▼▼▼
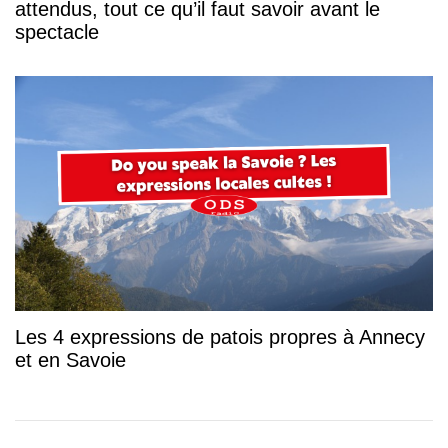
attendus, tout ce qu’il faut savoir avant le
spectacle
Les 4 expressions de patois propres à Annecy
et en Savoie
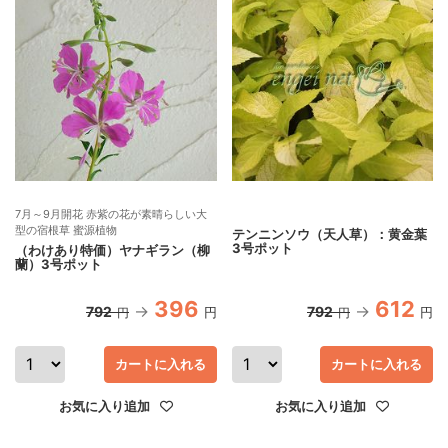
7月～9月開花 赤紫の花が素晴らしい大
型の宿根草 蜜源植物
テンニンソウ（天人草）：黄金葉
3号ポット
（わけあり特価）ヤナギラン（柳
蘭）3号ポット
396
612
792
792
円
円
円
円
カートに入れる
カートに入れる
お気に入り追加
お気に入り追加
▲▲▲
→ **Exercise directions**: Reproduce the entries above word for word. Pictures stay out.

→ **Result of this task**:
attendus, tout ce qu’il faut savoir avant le
spectacle
Les 4 expressions de patois propres à Annecy
et en Savoie
7月～9月開花 赤紫の花が素晴らしい大
型の宿根草 蜜源植物
テンニンソウ（天人草）：黄金葉
3号ポット
（わけあり特価）ヤナギラン（柳
蘭）3号ポット
396
612
792
792
円
円
円
円
カートに入れる
カートに入れる
お気に入り追加
お気に入り追加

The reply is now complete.